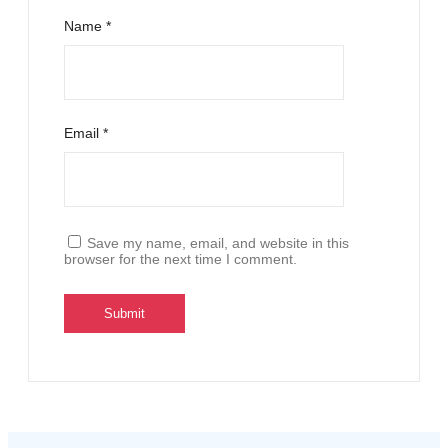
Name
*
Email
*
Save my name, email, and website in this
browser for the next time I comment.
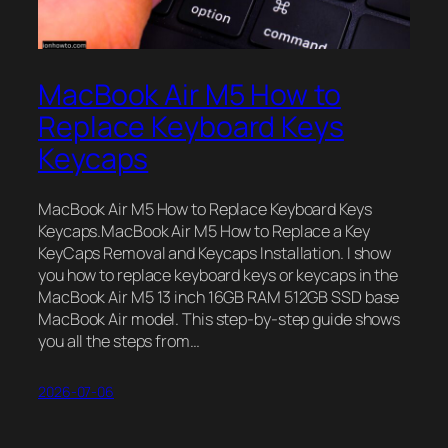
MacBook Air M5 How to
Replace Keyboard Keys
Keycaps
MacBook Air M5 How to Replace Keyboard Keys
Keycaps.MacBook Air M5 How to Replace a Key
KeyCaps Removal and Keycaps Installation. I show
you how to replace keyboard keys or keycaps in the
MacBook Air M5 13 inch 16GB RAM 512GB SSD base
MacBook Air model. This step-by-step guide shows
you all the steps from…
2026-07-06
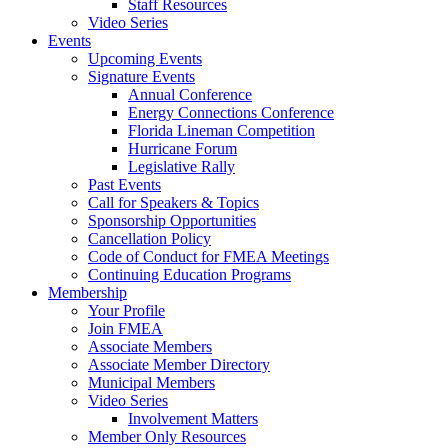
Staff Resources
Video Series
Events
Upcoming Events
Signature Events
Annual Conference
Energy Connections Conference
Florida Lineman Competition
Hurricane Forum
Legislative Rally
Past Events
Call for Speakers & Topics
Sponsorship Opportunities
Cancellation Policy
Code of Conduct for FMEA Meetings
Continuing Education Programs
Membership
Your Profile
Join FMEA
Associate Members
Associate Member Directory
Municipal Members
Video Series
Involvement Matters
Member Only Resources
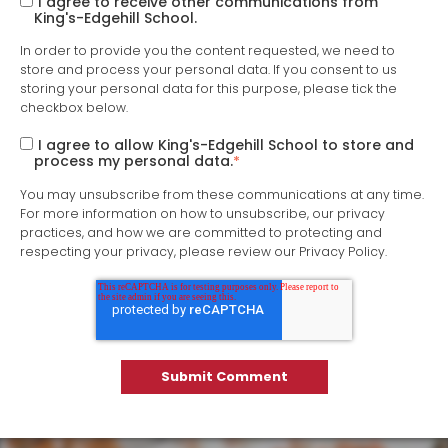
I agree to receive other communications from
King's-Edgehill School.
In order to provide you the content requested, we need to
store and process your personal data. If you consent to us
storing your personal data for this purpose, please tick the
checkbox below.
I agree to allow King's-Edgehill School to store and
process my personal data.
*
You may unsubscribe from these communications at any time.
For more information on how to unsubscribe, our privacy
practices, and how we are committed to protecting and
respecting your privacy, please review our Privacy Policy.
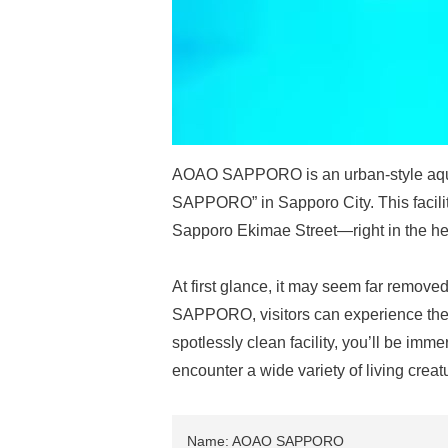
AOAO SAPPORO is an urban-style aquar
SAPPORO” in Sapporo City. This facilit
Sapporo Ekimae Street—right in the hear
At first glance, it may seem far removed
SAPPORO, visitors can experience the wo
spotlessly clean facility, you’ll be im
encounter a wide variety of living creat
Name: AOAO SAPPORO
☆ ☆ ☆ ☆ ☆
*EXERCISE PROMPT*.
The whole listing above, minus its pictures, is what you should write out word for word.

*ANSWER TO THIS PROBLEM*.
Name
*
Email
*
Save my name, email, and website in this
browser for the next time I comment.
MacBook Air M5 How to
Replace Keyboard Keys
Keycaps
MacBook Air M5 How to Replace Keyboard Keys
Keycaps.MacBook Air M5 How to Replace a Key
KeyCaps Removal and Keycaps Installation. I show
you how to replace keyboard keys or keycaps in the
MacBook Air M5 13 inch 16GB RAM 512GB SSD base
MacBook Air model. This step-by-step guide shows
you all the steps from…
2026-07-06
Staff Resources
Video Series
Events
Upcoming Events
Signature Events
Annual Conference
Energy Connections Conference
Florida Lineman Competition
Hurricane Forum
Legislative Rally
Past Events
Call for Speakers & Topics
Sponsorship Opportunities
Cancellation Policy
Code of Conduct for FMEA Meetings
Continuing Education Programs
Membership
Your Profile
Join FMEA
Associate Members
Associate Member Directory
Municipal Members
Video Series
Involvement Matters
Member Only Resources
I agree to receive other communications from
King's-Edgehill School.
In order to provide you the content requested, we need to
store and process your personal data. If you consent to us
storing your personal data for this purpose, please tick the
checkbox below.
I agree to allow King's-Edgehill School to store and
process my personal data.
*
You may unsubscribe from these communications at any time.
For more information on how to unsubscribe, our privacy
practices, and how we are committed to protecting and
respecting your privacy, please review our Privacy Policy.
AOAO SAPPORO is an urban-style aquar
SAPPORO” in Sapporo City. This facilit
Sapporo Ekimae Street—right in the hear
At first glance, it may seem far removed
SAPPORO, visitors can experience the wo
spotlessly clean facility, you’ll be im
encounter a wide variety of living creat
Name: AOAO SAPPORO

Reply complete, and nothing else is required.